▶ Problem requirements
Read through the listing below, and copy every line where the string "días" appears.

Data listing Block Start

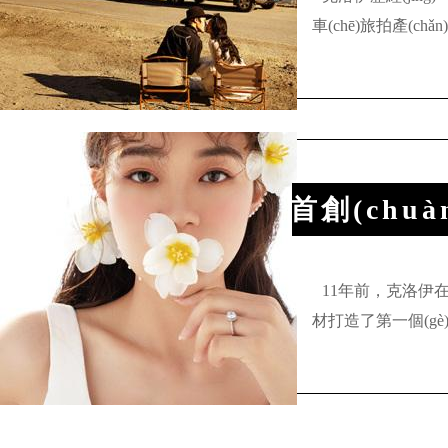
車(chē)旅拍產(chǎn)
房...[更多]
首創(chuà
妝"
11年前，克
材打造了第一個(gè)“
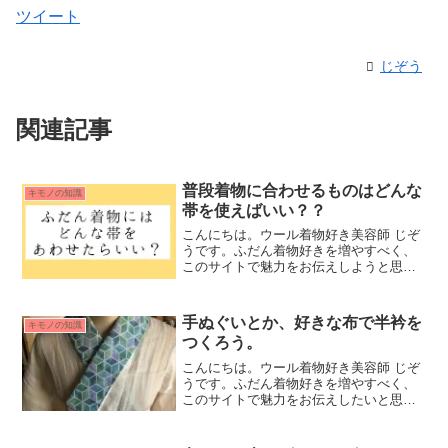
ツイート
じぞう
関連記事
普段着物に合わせるものはどんな
キモノの知識
帯を使えばいい？？
こんにちは。ウール着物好き美容師 じぞ
うです。ふだん着物好きを増やすべく、
このサイトで魅力をお伝えしようと思っ
てます。普段着物に合わせるものはどん
な帯を使えばいい？着物を普段に着る
時、帯はどんなものを使えばいいの？あ
手ぬぐいとか、好きな布で半衿を
キモノの知識
んまり難しく考える必要は...
つくろう。
こんにちは。ウール着物好き美容師 じぞ
うです。ふだん着物好きを増やすべく、
このサイトで魅力をお伝えしたいと思っ
ています。自分で半衿をつくろう半衿、
見えるのはわずかなスペースですが、顔
周りなのでかなり印象を左右します。ち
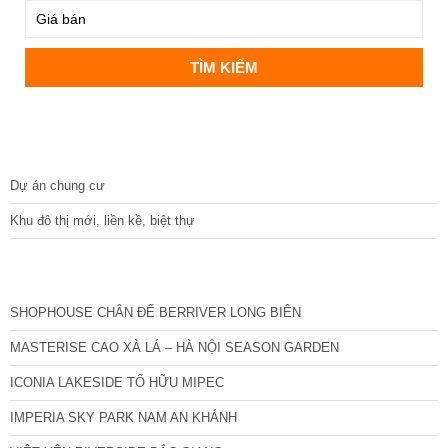
DỰ ÁN
Dự án chung cư
Khu đô thị mới, liền kề, biệt thự
CÁC DỰ ÁN MỚI NHẤT
SHOPHOUSE CHÂN ĐẾ BERRIVER LONG BIÊN
MASTERISE CAO XÀ LÁ – HÀ NỘI SEASON GARDEN
ICONIA LAKESIDE TỐ HỮU MIPEC
IMPERIA SKY PARK NAM AN KHÁNH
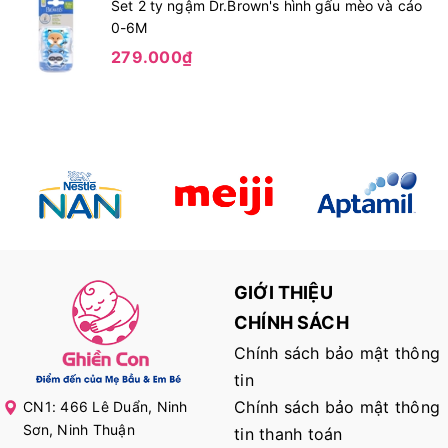
Set 2 ty ngậm Dr.Brown's hình gấu mèo và cáo
0-6M
279.000₫
GIỚI THIỆU
CHÍNH SÁCH
Chính sách bảo mật thông
tin
Chính sách bảo mật thông
CN1: 466 Lê Duẩn, Ninh
Sơn, Ninh Thuận
tin thanh toán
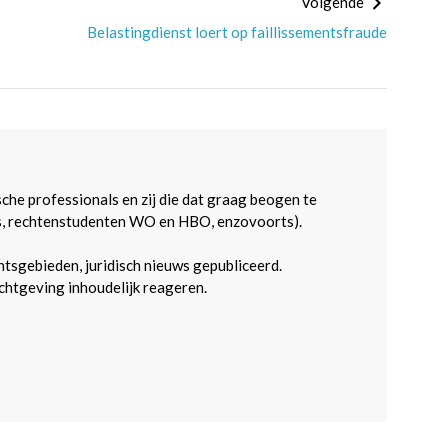
Volgende
Belastingdienst loert op faillissementsfraude
sche professionals en zij die dat graag beogen te
s, rechtenstudenten WO en HBO, enzovoorts).
htsgebieden, juridisch nieuws gepubliceerd.
htgeving inhoudelijk reageren.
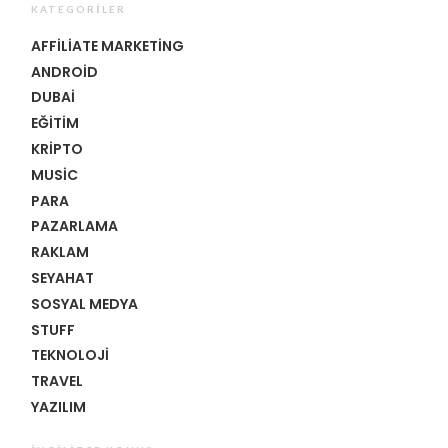
KATEGORILER
AFFILIATE MARKETING
ANDROID
DUBAI
EĞITIM
KRIPTO
MUSIC
PARA
PAZARLAMA
RAKLAM
SEYAHAT
SOSYAL MEDYA
STUFF
TEKNOLOJI
TRAVEL
YAZILIM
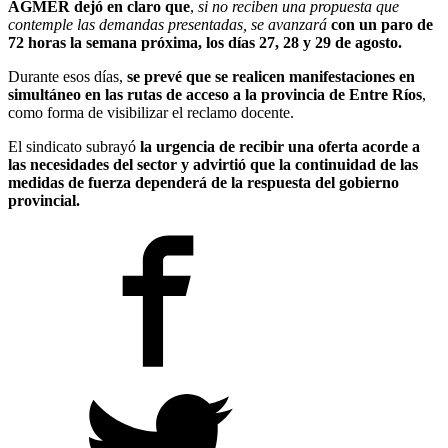
AGMER dejó en claro que
,
si no reciben una propuesta que
contemple las demandas presentadas, se avanzará
con un paro de
72 horas la semana próxima,
los días 27, 28 y 29 de agosto.
Durante esos días,
se prevé que se realicen manifestaciones en
simultáneo en las rutas de acceso a la provincia de Entre Ríos
,
como forma de visibilizar el reclamo docente.
El sindicato subrayó
la urgencia de recibir una oferta acorde a
las necesidades del sector y advirtió que la continuidad de las
medidas de fuerza dependerá de la respuesta del gobierno
provincial.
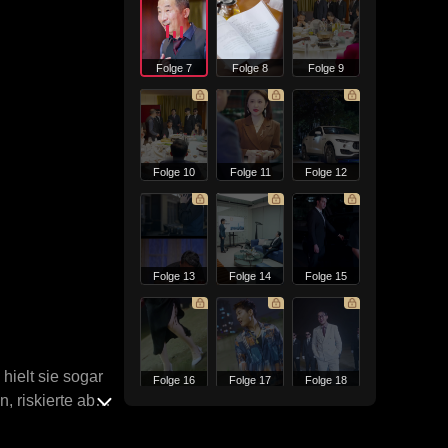
Folge 7
Folge 8
Folge 9
Folge 10
Folge 11
Folge 12
Folge 13
Folge 14
Folge 15
hielt sie sogar
Folge 16
Folge 17
Folge 18
 riskierte aber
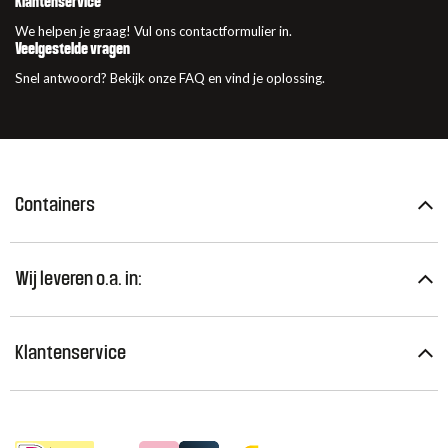
Klantenservice
We helpen je graag! Vul ons contactformulier in.
Veelgestelde vragen
Snel antwoord? Bekijk onze FAQ en vind je oplossing.
Containers
Wij leveren o.a. in:
Klantenservice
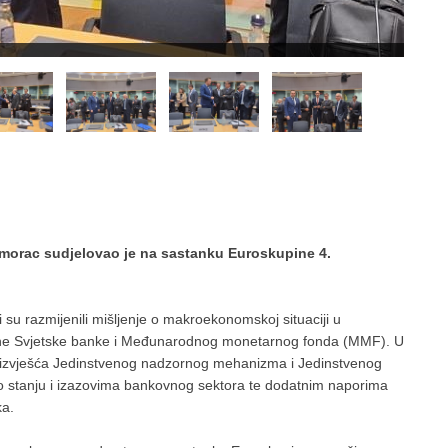
rimorac sudjelovao je na sastanku Euroskupine 4.
su razmijenili mišljenje o makroekonomskoj situaciji u
tine Svjetske banke i Međunarodnog monetarnog fonda (MMF). U
a izvješća Jedinstvenog nadzornog mehanizma i Jedinstvenog
 o stanju i izazovima bankovnog sektora te dodatnim naporima
ka.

Data listing Block End

▶ Response to this task
los días 27, 28 y 29 de agosto.
Durante esos días,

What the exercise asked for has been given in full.